"The limits of proper argument" is a phrase I use to describe a topic we cover in class related to whether there should consequences for what attorneys say at trial. Mike Frisch of The Legal Profession Blog reports today that the Kansas Supreme Court has added a new case on this subject.
In a case called State of Kansas v Decker, available here, the Court held that even though the prosecutor exceeded the limits of approved rhetoric, his misconduct "did not rise to the level of being so gross and flagrant as to constitute plain error."
Judge for yourself. During his closing argument in a felony murder trial, the prosecutor stated:
"They [are] saying that Brandi shook the baby when? She shook the baby that night while she's in there feeding her putting her to bed, is that what they want you to believe? They are saying that there's a reasonable doubt about that, that you don't know who did it. Well, you do when you look at all the evidence. And another thing is he's no longer presumed innocent. Case is in.

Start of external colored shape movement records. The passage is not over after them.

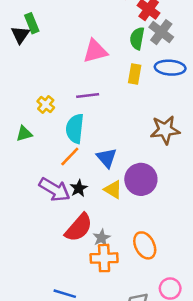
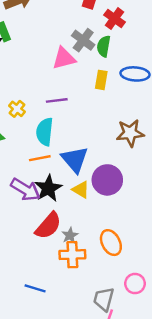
gray cross: (161, 32) -> (83, 40), moved
orange line: (70, 157) -> (40, 158), turned 35
blue triangle: (107, 158) -> (75, 159), size x1.4
black star: (79, 188) -> (48, 188), size x1.6

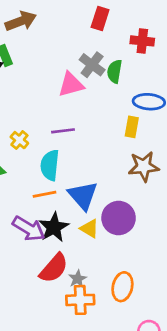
red cross: (115, 19) -> (142, 41), moved, turned -30
yellow rectangle: (101, 80) -> (132, 127), moved
orange ellipse: (111, 243) -> (122, 287), turned 40

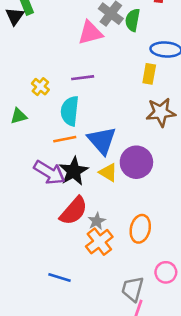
orange cross: (80, 300) -> (99, 242), turned -36

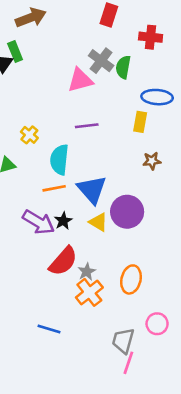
purple line: (83, 78) -> (87, 126), moved
brown star: (161, 112) -> (152, 161), size x0.6
black star: (74, 171) -> (63, 221), size x0.6

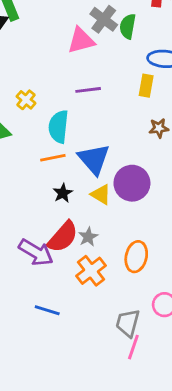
purple arrow: (39, 222) -> (36, 252), moved
gray star: (87, 272) -> (88, 237), moved

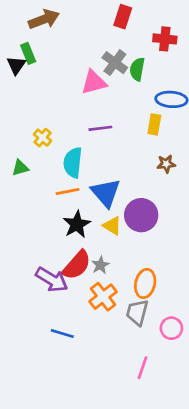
black star: (63, 193) -> (77, 224), size x1.5
gray trapezoid: (128, 323) -> (137, 312), moved

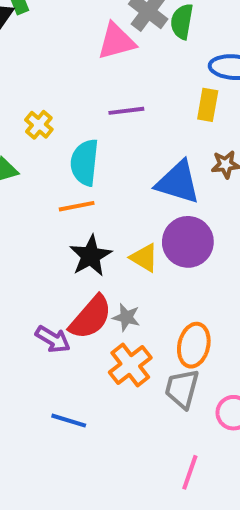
blue triangle: (106, 193) -> (178, 182), moved, turned -32
gray star: (100, 265) -> (126, 317), turned -30
purple arrow: (52, 280) -> (53, 339), size x0.7

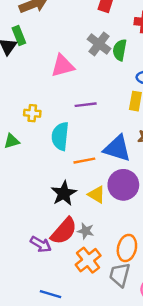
pink triangle: (116, 41) -> (63, 66), moved
yellow cross: (39, 125) -> (32, 113), turned -35
orange line: (77, 206) -> (84, 161), moved

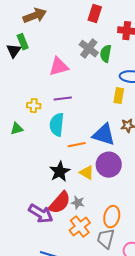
purple line: (86, 105) -> (63, 99), moved
purple arrow: (41, 244) -> (41, 214), size x1.4

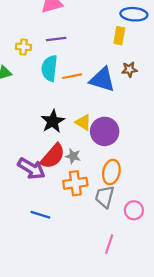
orange line: (77, 145) -> (72, 76), moved
purple circle: (109, 165) -> (105, 131), moved
orange cross: (80, 227) -> (75, 183), turned 30

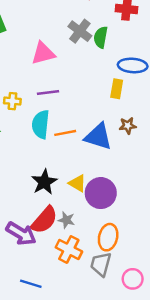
orange cross: (75, 183) -> (69, 249), turned 35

Evidence is in. At this point based on everything that we've proved, he's guilty." (Emphasis added.)
The Court concluded that "[i]t does appear that the prosecutor was attempting to convey that the State had overcome the presumption of innocence by "everything that [it] proved." We see no manifestation of ill will. . . . The comment likely had little weight in the minds of the jurors, and we find that the error was harmless." The court rejected a number of other contentions and affirmed the conviction.